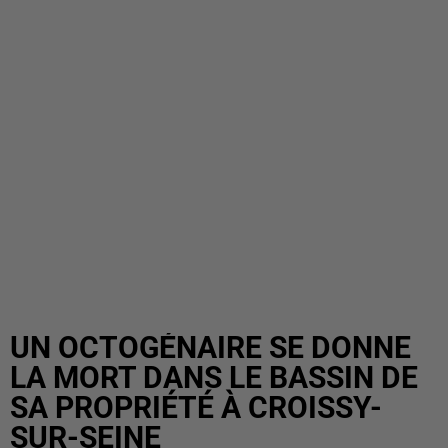
UN OCTOGÉNAIRE SE DONNE
LA MORT DANS LE BASSIN DE
SA PROPRIÉTÉ À CROISSY-
SUR-SEINE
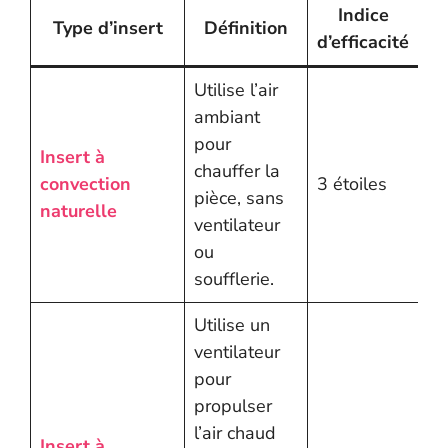
Indice
Type d’insert
Définition
d’efficacité
Utilise l’air
ambiant
pour
Insert à
chauffer la
convection
3 étoiles
pièce, sans
naturelle
ventilateur
ou
soufflerie.
Utilise un
ventilateur
pour
propulser
l’air chaud
Insert à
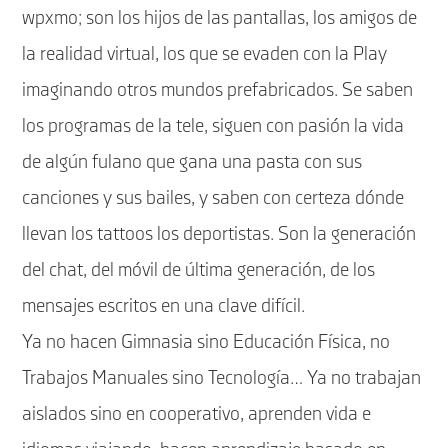
wpxmo; son los hijos de las pantallas, los amigos de
la realidad virtual, los que se evaden con la Play
imaginando otros mundos prefabricados. Se saben
los programas de la tele, siguen con pasión la vida
de algún fulano que gana una pasta con sus
canciones y sus bailes, y saben con certeza dónde
llevan los tattoos los deportistas. Son la generación
del chat, del móvil de última generación, de los
mensajes escritos en una clave difícil.
Ya no hacen Gimnasia sino Educación Física, no
Trabajos Manuales sino Tecnología… Ya no trabajan
aislados sino en cooperativo, aprenden vida e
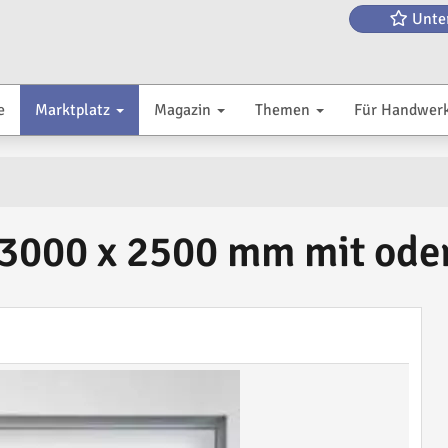
Unte
e
Marktplatz
Magazin
Themen
Für Handwer
000 x 2500 mm mit oder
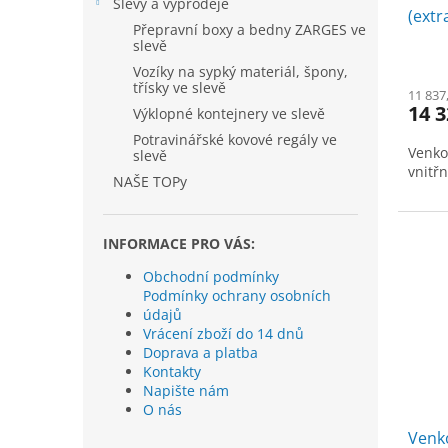
Slevy a výprodeje
(extr
Přepravní boxy a bedny ZARGES ve
0,8 x
slevě
Vozíky na sypký materiál, špony,
třísky ve slevě
11 837
14 3
Výklopné kontejnery ve slevě
Potravinářské kovové regály ve
Venko
slevě
vnitř
NAŠE TOPy
INFORMACE PRO VÁS:
Obchodní podmínky
Podmínky ochrany osobních
údajů
Vrácení zboží do 14 dnů
Doprava a platba
Kontakty
Napište nám
O nás
Venko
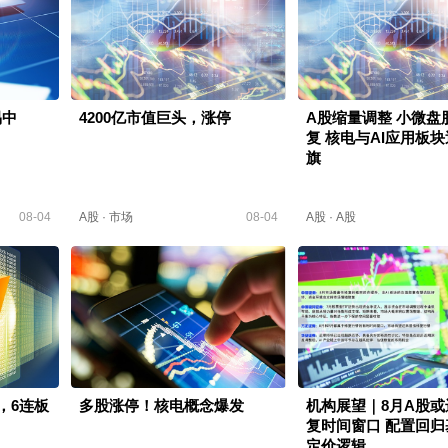
易中
4200亿市值巨头，涨停
A股缩量调整 小微盘
复 核电与AI应用板
旗
08-04
A股
·
市场
08-04
A股
·
A股
停，6连板
多股涨停！核电概念爆发
机构展望｜8月A股或
复时间窗口 配置回归
定价逻辑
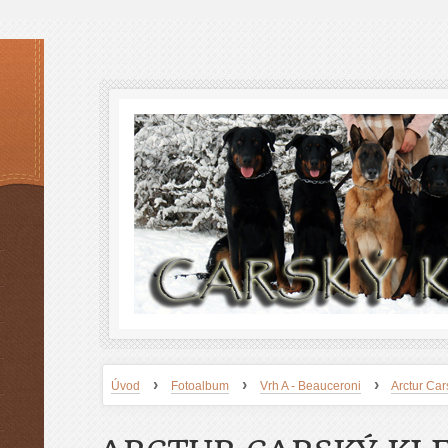
›
›
›
Úvod
Fotoalbum
Vrh A - Beauceroni
Arctur Car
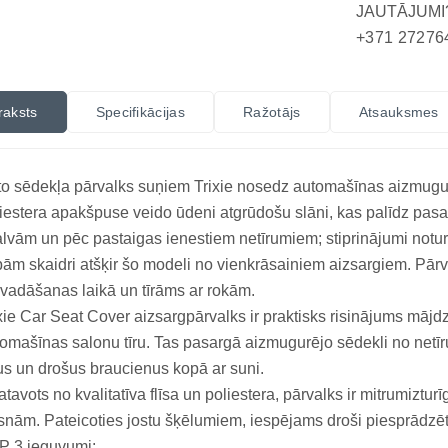
JAUTĀJUMI
+371 27276
raksts
Specifikācijas
Ražotājs
Atsauksmes
o sēdekļa pārvalks suņiem Trixie nosedz automašīnas aizmugurēj
iestera apakšpuse veido ūdeni atgrūdošu slāni, kas palīdz pas
lvām un pēc pastaigas ienestiem netīrumiem; stiprinājumi notur 
ām skaidri atšķir šo modeli no vienkrāsainiem aizsargiem. Pārv
vadāšanas laikā un tīrāms ar rokām.
xie Car Seat Cover aizsargpārvalks ir praktisks risinājums mājd
omašīnas salonu tīru. Tas pasargā aizmugurējo sēdekli no netī
us un drošus braucienus kopā ar suni.
atavots no kvalitatīva flīsa un poliestera, pārvalks ir mitrumiztur
snām. Pateicoties jostu šķēlumiem, iespējams droši piesprādzēt s
P 3 ieguvumi:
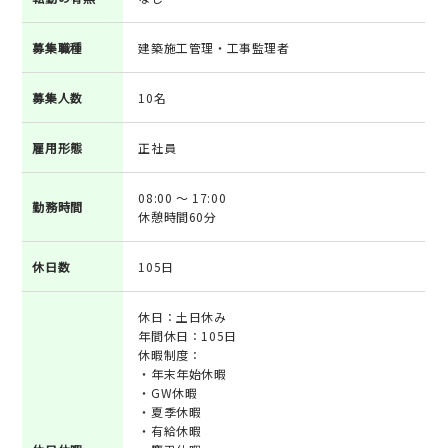
募集職種
建築施工管理・工事監理者
募集人数
10名
雇用形態
正社員
08:00 ～ 17:00
勤務時間
休憩時間60分
休日数
105日
休日：土日休み
年間休日：105日
休暇制度：
・年末年始休暇
・GW休暇
・夏季休暇
・有給休暇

********************

### Required action
Calculate the number of lines above that include the word "saben", giving that number by itself.

### Reply to the exercise
2